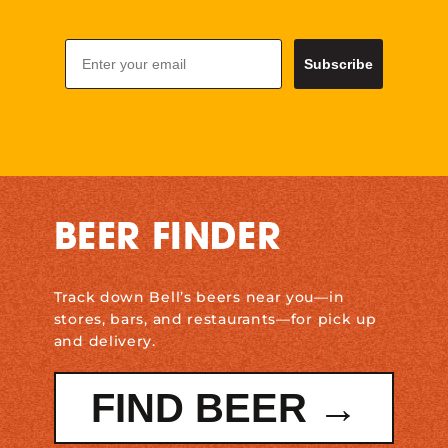
Email
Subscribe
BEER FINDER
Track down Bell’s beers near you—in
stores, bars, and restaurants—for pick up
and delivery.
FIND BEER →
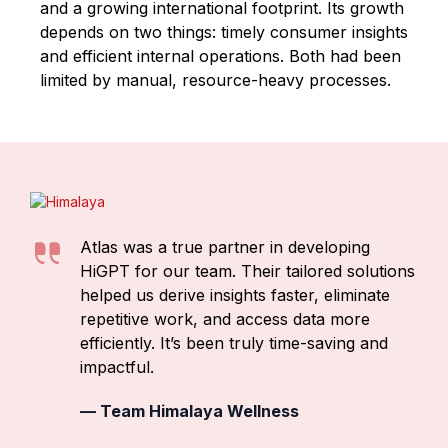
and a growing international footprint. Its growth
depends on two things: timely consumer insights
and efficient internal operations. Both had been
limited by manual, resource-heavy processes.
Atlas was a true partner in developing
HiGPT
for our team. Their tailored solutions
helped us derive insights faster,
eliminate
repetitive work, and access data more
efficiently. It
’s
been truly time-saving and
impactful.
—
Team Himalaya Wellness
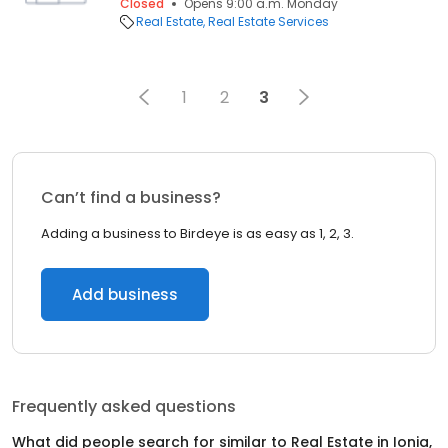
Closed
Opens 9:00 a.m. Monday
Real Estate
Real Estate Services
1
2
3
Can’t find a business?
Adding a business to Birdeye is as easy as 1, 2, 3.
Add business
Frequently asked questions
What did people search for similar to
Real Estate
in
Ionia,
┄┄┄┄┄┄
● Task directions: With the pictures left out, return each entry exactly as written.

● Written response:
Email
Subscribe
BEER FINDER
Track down Bell’s beers near you—in
stores, bars, and restaurants—for pick up
and delivery.
FIND BEER →
and a growing international footprint. Its growth
depends on two things: timely consumer insights
and efficient internal operations. Both had been
limited by manual, resource-heavy processes.
Atlas was a true partner in developing
HiGPT
for our team. Their tailored solutions
helped us derive insights faster,
eliminate
repetitive work, and access data more
efficiently. It
’s
been truly time-saving and
impactful.
—
Team Himalaya Wellness
Closed
Opens 9:00 a.m. Monday
Real Estate
Real Estate Services
1
2
3
Can’t find a business?
Adding a business to Birdeye is as easy as 1, 2, 3.
Add business
Frequently asked questions
What did people search for similar to
Real Estate
in
Ionia,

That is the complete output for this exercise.